Start of Records supplied

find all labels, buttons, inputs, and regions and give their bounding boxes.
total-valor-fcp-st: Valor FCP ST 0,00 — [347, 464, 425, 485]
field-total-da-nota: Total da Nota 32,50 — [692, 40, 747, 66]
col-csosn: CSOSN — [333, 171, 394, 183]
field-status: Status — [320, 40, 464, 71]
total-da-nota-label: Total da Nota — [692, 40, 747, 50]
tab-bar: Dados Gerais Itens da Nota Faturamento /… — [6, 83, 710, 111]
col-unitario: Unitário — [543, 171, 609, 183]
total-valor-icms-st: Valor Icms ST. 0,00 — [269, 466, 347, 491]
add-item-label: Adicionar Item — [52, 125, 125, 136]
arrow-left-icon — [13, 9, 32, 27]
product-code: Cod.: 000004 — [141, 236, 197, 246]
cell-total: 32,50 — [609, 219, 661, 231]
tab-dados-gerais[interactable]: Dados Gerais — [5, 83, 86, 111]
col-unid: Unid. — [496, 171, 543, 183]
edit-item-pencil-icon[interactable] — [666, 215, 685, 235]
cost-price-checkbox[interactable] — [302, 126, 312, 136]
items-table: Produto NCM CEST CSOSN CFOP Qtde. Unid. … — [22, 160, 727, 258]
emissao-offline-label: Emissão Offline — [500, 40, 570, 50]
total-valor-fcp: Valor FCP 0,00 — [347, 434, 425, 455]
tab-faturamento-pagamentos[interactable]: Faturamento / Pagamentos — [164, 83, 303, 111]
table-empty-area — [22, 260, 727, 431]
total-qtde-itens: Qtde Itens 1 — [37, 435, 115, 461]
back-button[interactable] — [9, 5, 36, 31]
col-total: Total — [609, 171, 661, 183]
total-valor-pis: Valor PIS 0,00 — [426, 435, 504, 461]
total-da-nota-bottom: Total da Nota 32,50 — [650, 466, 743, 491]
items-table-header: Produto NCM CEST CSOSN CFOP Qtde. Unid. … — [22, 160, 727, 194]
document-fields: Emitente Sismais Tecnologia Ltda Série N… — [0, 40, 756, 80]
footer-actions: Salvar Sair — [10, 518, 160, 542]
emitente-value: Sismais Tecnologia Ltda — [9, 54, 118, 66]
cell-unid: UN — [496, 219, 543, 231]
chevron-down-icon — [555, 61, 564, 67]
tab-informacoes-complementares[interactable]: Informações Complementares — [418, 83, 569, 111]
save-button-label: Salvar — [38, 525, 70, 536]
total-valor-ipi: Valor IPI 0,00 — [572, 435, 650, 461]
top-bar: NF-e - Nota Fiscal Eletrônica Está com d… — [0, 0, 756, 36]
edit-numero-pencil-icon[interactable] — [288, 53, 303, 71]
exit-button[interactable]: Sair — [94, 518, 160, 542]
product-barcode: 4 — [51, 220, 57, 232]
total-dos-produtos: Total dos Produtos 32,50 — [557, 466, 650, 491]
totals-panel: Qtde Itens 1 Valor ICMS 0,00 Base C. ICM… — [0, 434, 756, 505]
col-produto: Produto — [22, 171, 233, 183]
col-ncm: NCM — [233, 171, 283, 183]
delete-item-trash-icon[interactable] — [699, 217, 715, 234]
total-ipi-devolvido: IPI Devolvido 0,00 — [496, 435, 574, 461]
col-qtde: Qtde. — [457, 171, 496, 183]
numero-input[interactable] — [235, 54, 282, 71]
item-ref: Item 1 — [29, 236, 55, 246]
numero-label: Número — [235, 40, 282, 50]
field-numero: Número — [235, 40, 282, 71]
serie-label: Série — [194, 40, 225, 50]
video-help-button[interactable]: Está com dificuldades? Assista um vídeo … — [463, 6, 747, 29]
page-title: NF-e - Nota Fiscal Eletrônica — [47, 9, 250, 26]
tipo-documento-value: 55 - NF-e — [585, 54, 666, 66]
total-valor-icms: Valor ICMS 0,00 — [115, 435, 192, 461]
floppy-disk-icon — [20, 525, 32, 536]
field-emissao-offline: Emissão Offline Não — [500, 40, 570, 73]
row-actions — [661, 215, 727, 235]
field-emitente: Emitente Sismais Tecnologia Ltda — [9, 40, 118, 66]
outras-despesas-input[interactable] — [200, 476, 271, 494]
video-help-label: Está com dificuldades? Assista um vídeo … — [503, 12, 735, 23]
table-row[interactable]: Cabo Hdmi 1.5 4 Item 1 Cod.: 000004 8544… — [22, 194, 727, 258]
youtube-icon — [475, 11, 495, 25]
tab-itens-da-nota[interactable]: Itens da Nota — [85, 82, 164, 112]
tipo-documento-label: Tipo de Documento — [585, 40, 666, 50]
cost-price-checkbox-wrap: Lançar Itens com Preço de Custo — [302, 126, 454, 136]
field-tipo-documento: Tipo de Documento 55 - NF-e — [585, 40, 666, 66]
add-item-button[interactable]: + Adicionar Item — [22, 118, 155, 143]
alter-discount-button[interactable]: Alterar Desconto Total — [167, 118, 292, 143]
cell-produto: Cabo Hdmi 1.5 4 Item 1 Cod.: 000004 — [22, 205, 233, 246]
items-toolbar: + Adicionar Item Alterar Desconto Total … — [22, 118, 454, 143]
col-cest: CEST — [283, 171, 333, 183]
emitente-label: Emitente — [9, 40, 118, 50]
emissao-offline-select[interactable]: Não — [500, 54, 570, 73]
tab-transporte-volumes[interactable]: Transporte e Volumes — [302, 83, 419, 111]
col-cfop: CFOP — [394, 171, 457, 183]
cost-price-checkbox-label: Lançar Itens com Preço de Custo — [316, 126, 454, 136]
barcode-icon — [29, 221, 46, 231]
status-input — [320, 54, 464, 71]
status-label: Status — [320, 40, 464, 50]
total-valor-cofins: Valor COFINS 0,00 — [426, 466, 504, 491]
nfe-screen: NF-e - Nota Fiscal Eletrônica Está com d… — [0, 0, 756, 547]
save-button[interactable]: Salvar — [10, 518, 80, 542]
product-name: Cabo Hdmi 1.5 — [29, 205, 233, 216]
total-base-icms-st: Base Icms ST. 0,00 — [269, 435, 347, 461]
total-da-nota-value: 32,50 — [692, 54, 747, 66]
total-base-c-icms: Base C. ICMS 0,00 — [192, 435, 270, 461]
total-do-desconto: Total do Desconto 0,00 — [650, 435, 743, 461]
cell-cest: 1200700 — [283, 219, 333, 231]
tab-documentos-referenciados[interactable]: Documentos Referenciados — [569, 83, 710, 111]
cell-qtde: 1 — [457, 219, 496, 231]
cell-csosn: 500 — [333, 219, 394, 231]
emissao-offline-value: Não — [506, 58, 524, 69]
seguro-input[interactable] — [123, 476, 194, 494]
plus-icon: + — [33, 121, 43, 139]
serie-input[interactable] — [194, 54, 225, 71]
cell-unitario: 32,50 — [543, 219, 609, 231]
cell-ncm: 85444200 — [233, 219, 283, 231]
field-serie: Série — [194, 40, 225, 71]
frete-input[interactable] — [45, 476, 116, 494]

End of Records supplied

Go through the data above and find the lines with the word "cost". Copy each of those lines.

[Finished exercise]
cost-price-checkbox[interactable] — [302, 126, 312, 136]
cost-price-checkbox-wrap: Lançar Itens com Preço de Custo — [302, 126, 454, 136]
cost-price-checkbox-label: Lançar Itens com Preço de Custo — [316, 126, 454, 136]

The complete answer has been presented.